The three sat in the control compartment under a slight weight of deceleration. The silence between them seemed to thrum. Finally Hebo cried, “Oh, Christ, Lissa, I’m so sorry!”

The woman looked at him and raised her brows. “For what?” she asked.

“Getting you into this mess.”

“Don’t blither. You know damn well I got myself into it. And I’m not sorry. See what I’ve gained.”

They leaned as closely together as harness allowed. Arms encircled, lips clung. To hell with the fact that they weren’t alone. This could be their last time.

They let go when Dzesi said, “We are not foredone yet.”

Hebo regained a measure of balance. “No, by God,” he agreed. His fist smote the arm of his chair.

“Although if we are,” the anthropard murmured, “can the Ulas Trek somehow, someday know how we died, and that we died well?”

It oddly touched Lissa. What other wistfulnesses lay behind that tigerish face?

“Incoming communication,” Hulda announced.

Lissa’s pulse fluttered. “Accept,” she directed.

Romon Kaspersson Seafell’s image appeared on the screen. Hebo stiffened, Dzesi bared teeth. Lissa met the gaze. It was surprising that the man was not triumphant, but white-lipped, unkempt, and a tic at the right corner of his mouth. “Yes,” she acknowledged icily, “Ironbright said you might call.”

“What do your keepers allow you to tell?” Hebo jeered. “And is it the truth?”

Lissa shook her head at him. “No sense in quarreling,” she whispered. He scowled but nodded.

Although the pickup scanned all of them, Romon’s eyes were wholly for her. His voice stumbled. “I’m free to answer—most questions.… Lissa, Lissa, I never expected this!”

She caught the undertone of a trans rendering their Anglay into a Susaian tongue. “What did you expect, then?” she demanded.

“I— My House— You know what loyalty to one’s House means.”

“And status in it,” Hebo couldn’t help snorting, “power, personal profit.”

It stung, maybe, but it also stiffened. “Yes,” Romon gave back, “I spied on you. Why not? I’d always suspected you had some ulterior motive, above and beyond the profit you claimed you craved. When the chance came to learn more, the situation suggested that there was in fact something to learn, something you’d kept hidden from your backers, your partners.”

“My own business.”

“Must you humans always make those smug noises?” Dzesi muttered.

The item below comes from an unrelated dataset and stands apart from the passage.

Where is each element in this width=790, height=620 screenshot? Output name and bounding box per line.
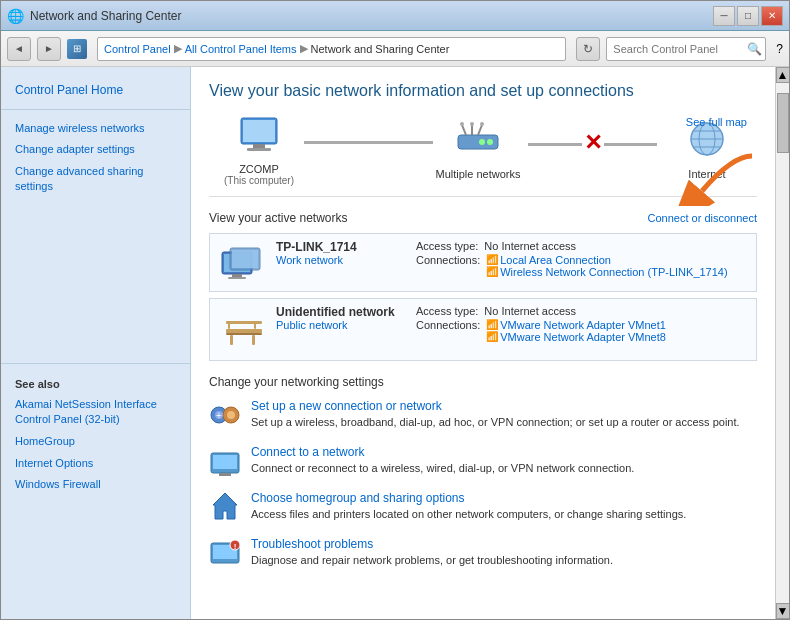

Romon spoke again to Lissa. “I should think you, at least, would understand. House Seafell needs an advantage. The big ones like Windholm have dominated our politics, our world, too long.” Hastily: “No offense to you, though, none, I swear.”

“Enough self-justification on both sides,” she snapped. “What did you do?”

He drew breath. “I took my information to the Seafell magnates. What else? It looked far-fetched to them. And yet, who knew? Our House couldn’t send an expedition. And if we did have the means, how could we keep possession of whatever we found? Nor did we want to bring in some rival House. Besides, yes, Torben, you were right about how that would have meant endless delay and debate and publicity, giving the game away to anyone ready to take prompt, decisive action.”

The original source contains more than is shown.